A committed writer and intellectual, Léon Werth dedicated a large part of his activity between 1910 and 1955 to journalism and art reviews through magazines and journals, such as Les cahiers d’aujourd’hui, and Monde in which he played a determining role. The family’s private archives cover this activity and help focus on the value of the relations the writer had with the artists through his articles, his publications and his correspondence, in particular with Pierre Bonnard, Paul Cézanne, Francis Jourdain, Albert Marquet, Henri Matisse, Claude Monet, Paul Signac, Puvis de Chavanne and Maurice de Vlaminck. He is in particular the author of monographs on some of them and the Léon Werth library is an important iconographic fund. Original works and furniture show the writer’s taste and the relations he had with his friends, as well as with the intellectual circles of the period and celebrities such as Octave Mirbeau, George Besson, Lucien Febvre and Antoine de Saint-Exupéry who as a homage dedicated his Le Petit Prince  to him.


An influential critic

Through the author’s texts that were re-edited by Viviane Hamy, and his historic and political itinerary detailed in the biography by Gilles Heuré, we learn he assumed a position of critic in periodicals that was neither that of an academic, nor that of a civil servant from the fine arts, nor that of an artist. He built his position over various periods, going back to the themes he loved to write about, relying on a critical apparatus made of political, social and aesthetic positions. Consequently we can follow his interest in Marquet and Jourdain since 1910, as well as that in Matisse, or even the architecture of his time. The exhibition focuses on presenting Léon Werth according to the three themes: his art critic and his artistic friendships: Cézanne, Puvis de Chavannes, Bonnard, Marquet, Signac, Monet, Vlaminck. His look on modernity and his contemporaries: Mallet-Stevens, Jourdain, le Corbusier, Puiforcat, Vuitton. And last but not least, his intellectual commitments in particular regarding Asia and colonialism and vis-à-vis of the war (hangings in the cabinet of graphic art).

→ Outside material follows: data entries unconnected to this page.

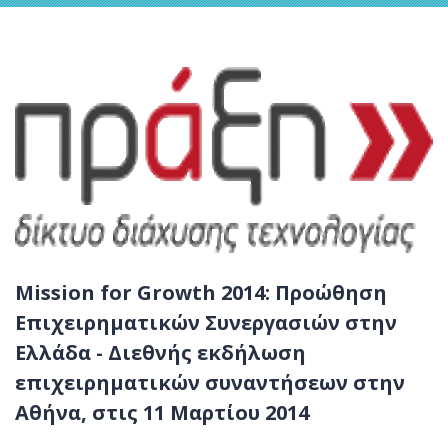
Mission for Growth 2014: Προώθηση
Επιχειρηματικών Συνεργασιών στην
Ελλάδα - Διεθνής εκδήλωση
επιχειρηματικών συναντήσεων στην
Αθήνα, στις 11 Μαρτίου 2014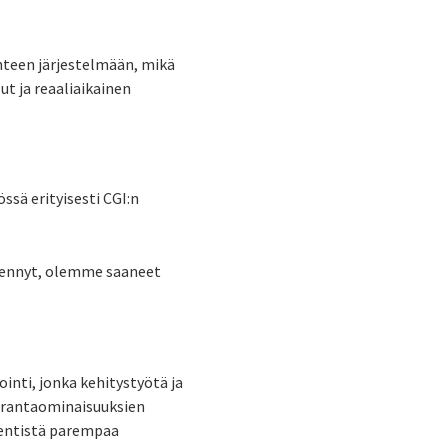
yhteen järjestelmään, mikä
t ja reaaliaikainen
ssä erityisesti CGI:n
ilmennyt, olemme saaneet
inti, jonka kehitystyötä ja
eurantaominaisuuksien
a entistä parempaa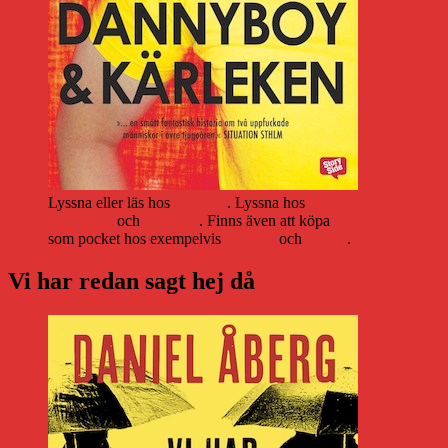
Lyssna eller läs hos
Storytel
. Lyssna hos
Bookbeat
och
Nextory
. Finns även att köpa
som pocket hos exempelvis
Adlibris
och
Bokus
.
Vi har redan sagt hej då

Kuyu dance doll, aka Kebe-kebe, Congo
Wood, 61 x 18 x 20 cm
Léon Werth Fund © Photography Jean Bernard

The rediscovery of a work

The exhibition will present documents (manuscripts, periodicals, printed matter), as well as works of art and objects that will allow the viewer to grasp the unique, critical and remarkable position the writer had in regard to society, to his friends, and to other intellectuals. As the event cannot present in detail all of Léon Werth’s works and positions, it will be accompanied by a scientific publication. The latter will focus on Léon Werth’s unpublished works, and will give us the opportunity to revisit the masterpieces of the artists of that period. The project will be the essential event of the editorial year for the Viviane Hamy publishing house, with which the museum of Issoudun will publish this work. It will be their way of celebrating their twentieth anniversary. The aim of this event is to show an author’s real work, through more than forty years of publications. The exhibition and the publication, due to the choice of the pieces and their origins, will enhance the innovating character of the rediscovery of a works and a period, as well as the intellectual and historical interest of a unique archive fund.


PUBLICATION:

The catalogue Léon Werth le promeneur d’art is published by éditions Viviane Hamy, Paris. The publication includes art reviews and articles by Léon Werth and essays by Sophie Cazé, Philippe Dagen and Gilles Heuré, as well as the exhibition’s iconography. Format 22x 30 cm - 208 pages, 150 illustrations – Price: 39 €.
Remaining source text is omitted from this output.